Front Derailleur Cable Breakage: Round Two

Shift at Small Chainring
Shift at Small Chainring

This cable guide / pulley may work better than the one described there, because it puts the cable a bit closer to the original location.

To recap, the problem is that the cable bends around the small finger at about 8 o’clock on the derailleur arm. After a few zillion shifts, the concentration of stress at that point breaks the cable, strand by strand, until it snaps at the most inconvenient moment.

The small brass disk (about 0.43″ dia) has a groove machined around the perimeter that’s roughly the size of the shifter cable.  The hole (Number 8 or 9 drill) is a slip fit for the 5 mm bolts, but it’s off-center enough that the cable passes roughly where it would without the disk.

A notch in the side of the disk rests on the finger, guiding the cable over the finger without (I hope) bending it at that point.

The cable just wraps around the screw under the original stainless-steel washer, which pretty much crushes the poor thing flat.

Shift at Large Chainring
Shift at Large Chainring

Here’s another look with the derailleur pretty much over the large chainring. You can see the disk and groove in action.

This was another quick-and-dirty lathe project, with everything done to eyeballometric accuracy. If it works better than the previous half-assed effort, I might actually get around to making a third one and recording the dimensions.
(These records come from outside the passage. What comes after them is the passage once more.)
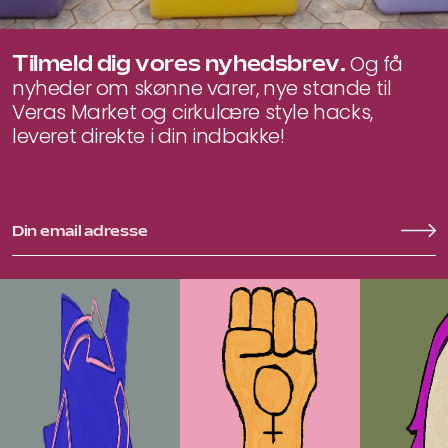
Tilmeld dig vores nyhedsbrev.
Og få
nyheder om skønne varer, nye stande til
Veras Market og cirkulære style hacks,
leveret direkte i din indbakke!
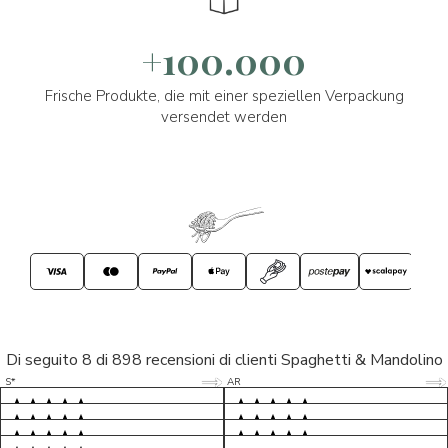
+100.000
Frische Produkte, die mit einer speziellen Verpackung
versendet werden
Di seguito 8 di 898 recensioni di clienti Spaghetti & Mandolino
5/5
5/5
S*
AR
5/5
5/5
LP
D*
5/5
5/5
M*
S*
5/5
Tutto ok. Consegna celere , pacco
esperienza sicuramente positiva,
MC
perfetto, formaggio arrivato in
prodotti d'eccellenza e buon
Ottimi formaggi vegani, consegna
Pacco arrivato in tempi da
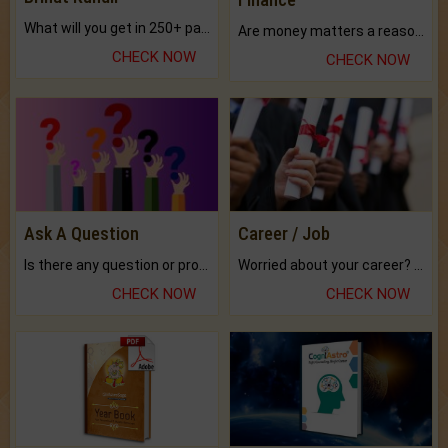
What will you get in 250+ pages Colored Brihat Kundli.
Are money matters a reason for the dark-circles under your eyes?
CHECK NOW
CHECK NOW
Ask A Question
Career / Job
Is there any question or problem lingering.
Worried about your career? don't know what is.
CHECK NOW
CHECK NOW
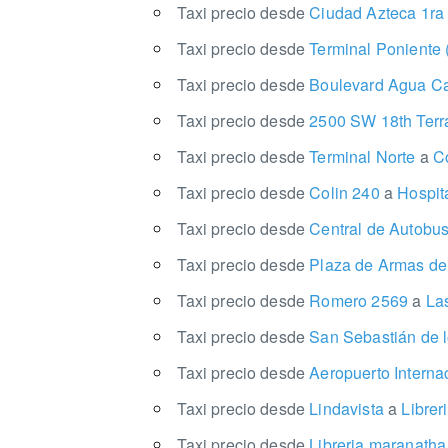
Taxi precio desde
Ciudad Azteca 1ra
Taxi precio desde
Terminal Poniente
Taxi precio desde
Boulevard Agua Ca
Taxi precio desde
2500 SW 18th Ter
Taxi precio desde
Terminal Norte
a
Co
Taxi precio desde
Colin 240
a
Hospita
Taxi precio desde
Central de Autobu
Taxi precio desde
Plaza de Armas de
Taxi precio desde
Romero 2569
a
Las
Taxi precio desde
San Sebastián de 
Taxi precio desde
Aeropuerto Interna
Taxi precio desde
Lindavista
a
Librer
Taxi precio desde
Libreria maranatha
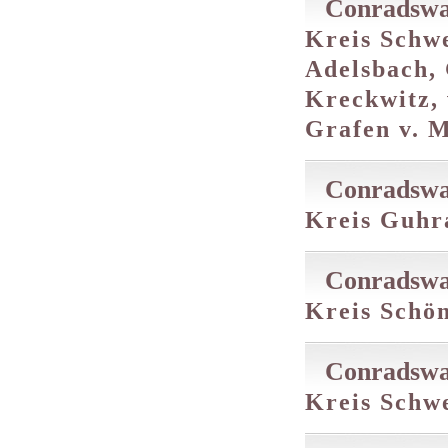
Conradswa
Kreis Schwe
Adelsbach, 
Kreckwitz, 
Grafen v. M
Conradswa
Kreis Guhra
Conradswa
Kreis Schön
Conradswa
Kreis Schwe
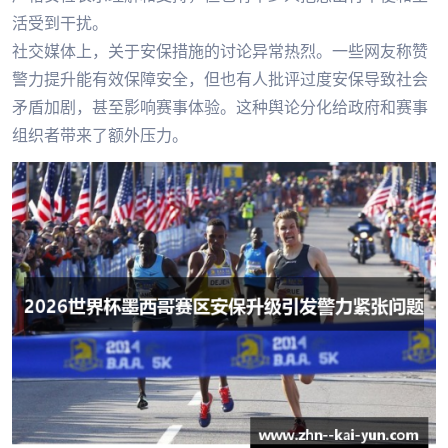
活受到干扰。
社交媒体上，关于安保措施的讨论异常热烈。一些网友称赞
警力提升能有效保障安全，但也有人批评过度安保导致社会
矛盾加剧，甚至影响赛事体验。这种舆论分化给政府和赛事
组织者带来了额外压力。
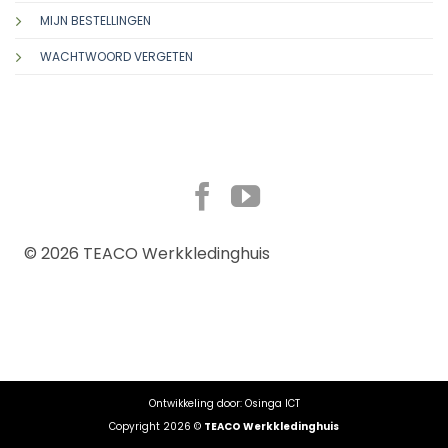
MIJN BESTELLINGEN
WACHTWOORD VERGETEN
TERMS
PRIVACY
© 2026 TEACO Werkkledinghuis
COOKIES
Ontwikkeling door:
Osinga ICT
Copyright 2026 ©
TEACO Werkkledinghuis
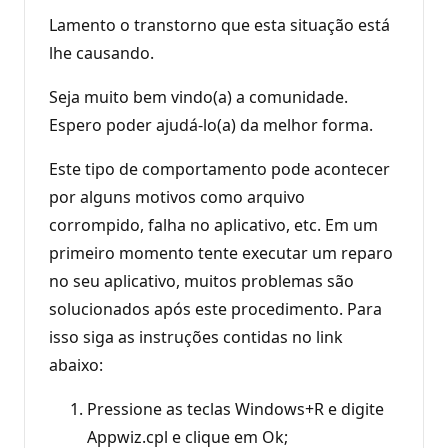
Lamento o transtorno que esta situação está
lhe causando.
Seja muito bem vindo(a) a comunidade.
Espero poder ajudá-lo(a) da melhor forma.
Este tipo de comportamento pode acontecer
por alguns motivos como arquivo
corrompido, falha no aplicativo, etc. Em um
primeiro momento tente executar um reparo
no seu aplicativo, muitos problemas são
solucionados após este procedimento. Para
isso siga as instruções contidas no link
abaixo:
Pressione as teclas Windows+R e digite
Appwiz.cpl e clique em Ok;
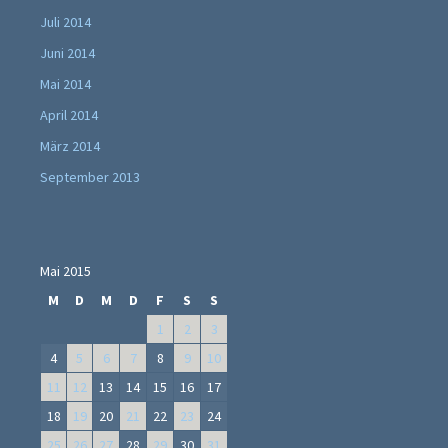
Juli 2014
Juni 2014
Mai 2014
April 2014
März 2014
September 2013
Mai 2015
M
D
M
D
F
S
S
1
2
3
4
5
6
7
8
9
10
11
12
13
14
15
16
17
18
19
20
21
22
23
24
25
26
27
28
29
30
31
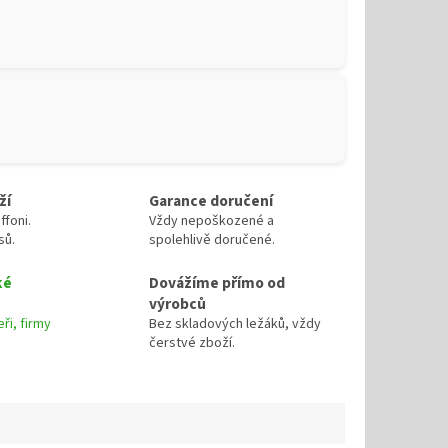
ží
Garance doručení
ffoni.
Vždy nepoškozené a
sů.
spolehlivě doručené.
ké
Dovážíme přímo od
výrobců
ři, firmy
Bez skladových ležáků, vždy
čerstvé zboží.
One thought on “Front Derailleur Cable Breakage: Round Two

  1. I tend to have the same prob, though with a standard geometry MTB.
    Front derailleur cable breaks strand-by-strand at the retaining clamp every 2 to 3 months of daily urban communting (about 15 miles per day).
    It was the case with a 10 yr old top-pull LX derailleur and it’s still the same with a new top-pull LX derailleur…
    I do use the front gear a lot (stops and traffic lights…) but this just seems too much.
    My only explanation is the frame geometry, which may be forcing the cable to make too much of a bend out of the clamp, so a slight softening of the bend with a cable guide like yours might be the solution.
    :)

    Please do keep us posted on the effectivness of your solution.